| WHAT TO WORK ON |
Each line of the data below that contains "implementatie" must be copied.

[Dataset entries]
□ □ □ □ □ □ □

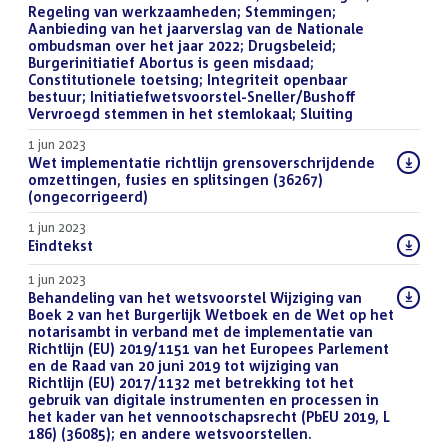
Regeling van werkzaamheden; Stemmingen;
Aanbieding van het jaarverslag van de Nationale
ombudsman over het jaar 2022; Drugsbeleid;
Burgerinitiatief Abortus is geen misdaad;
Constitutionele toetsing; Integriteit openbaar
bestuur; Initiatiefwetsvoorstel-Sneller/Bushoff
Vervroegd stemmen in het stemlokaal; Sluiting
()
1 jun 2023
Download
Wet implementatie richtlijn grensoverschrijdende
bestand:
omzettingen, fusies en splitsingen (36267)
(ongecorrigeerd)
(DOCX)
1 jun 2023
Download
Eindtekst
(DOCX)
bestand:
1 jun 2023
Download
Behandeling van het wetsvoorstel Wijziging van
bestand:
Boek 2 van het Burgerlijk Wetboek en de Wet op het
notarisambt in verband met de implementatie van
Richtlijn (EU) 2019/1151 van het Europees Parlement
en de Raad van 20 juni 2019 tot wijziging van
Richtlijn (EU) 2017/1132 met betrekking tot het
gebruik van digitale instrumenten en processen in
het kader van het vennootschapsrecht (PbEU 2019, L
186) (36085); en andere wetsvoorstellen.
(PDF)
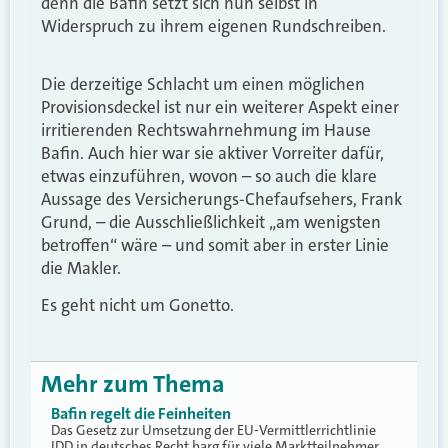
denn die Bafin setzt sich nun selbst in
Widerspruch zu ihrem eigenen Rundschreiben.
Die derzeitige Schlacht um einen möglichen
Provisionsdeckel ist nur ein weiterer Aspekt einer
irritierenden Rechtswahrnehmung im Hause
Bafin. Auch hier war sie aktiver Vorreiter dafür,
etwas einzuführen, wovon – so auch die klare
Aussage des Versicherungs-Chefaufsehers, Frank
Grund, – die Ausschließlichkeit „am wenigsten
betroffen“ wäre – und somit aber in erster Linie
die Makler.
Es geht nicht um Gonetto.
Mehr zum Thema
Bafin regelt die Feinheiten
Das Gesetz zur Umsetzung der EU-Vermittlerrichtlinie
IDD in deutsches Recht barg für viele Marktteilnehmer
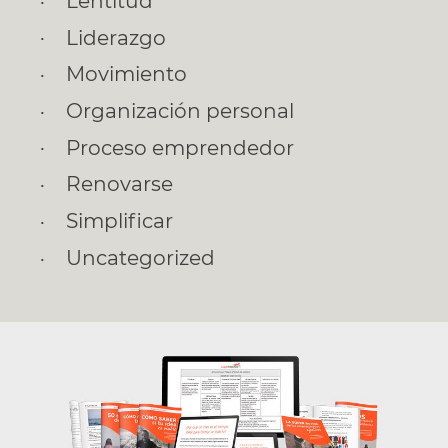
Lentitud
Liderazgo
Movimiento
Organización personal
Proceso emprendedor
Renovarse
Simplificar
Uncategorized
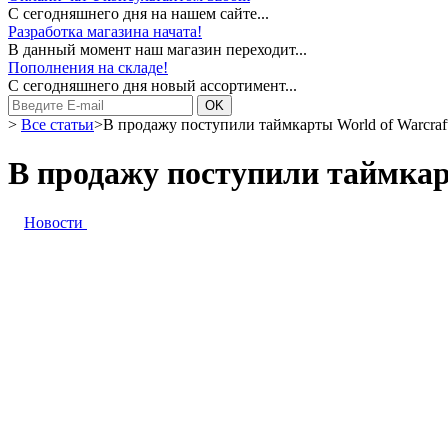
С сегодняшнего дня на нашем сайте...
Разработка магазина начата!
В данный момент наш магазин переходит...
Пополнения на складе!
С сегодняшнего дня новый ассортимент...
>
Все статьи
>
В продажу поступили таймкарты World of Warcraf
В продажу поступили таймкар
Новости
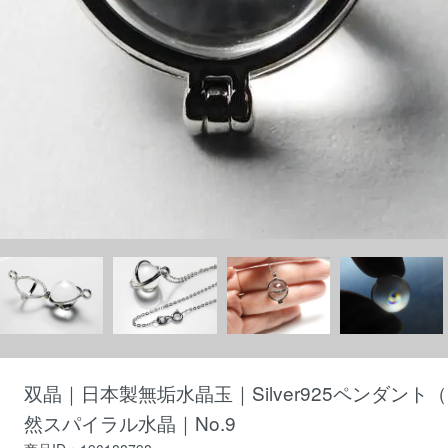
双晶｜日本製無垢水晶玉｜Silver925ペンダント
然スパイラル水晶｜No.9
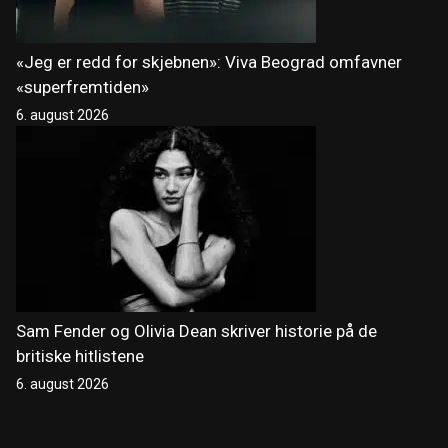
«Jeg er redd for skjebnen»: Viva Beograd omfavner
«superfremtiden»
6. august 2026
Sam Fender og Olivia Dean skriver historie på de
britiske hitlistene
6. august 2026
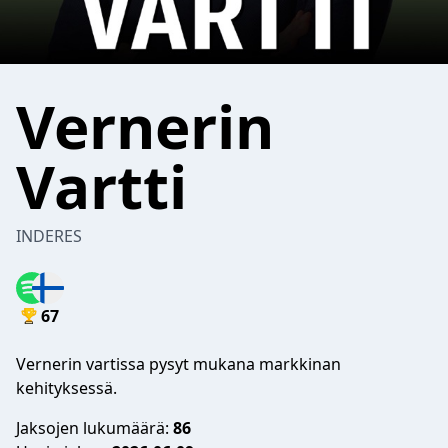
Vernerin
Vartti
INDERES
67
Vernerin vartissa pysyt mukana markkinan
kehityksessä.
Jaksojen lukumäärä:
86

□ □ □ □ □ □ □

| FINISHED EXERCISE |
Wet implementatie richtlijn grensoverschrijdende
notarisambt in verband met de implementatie van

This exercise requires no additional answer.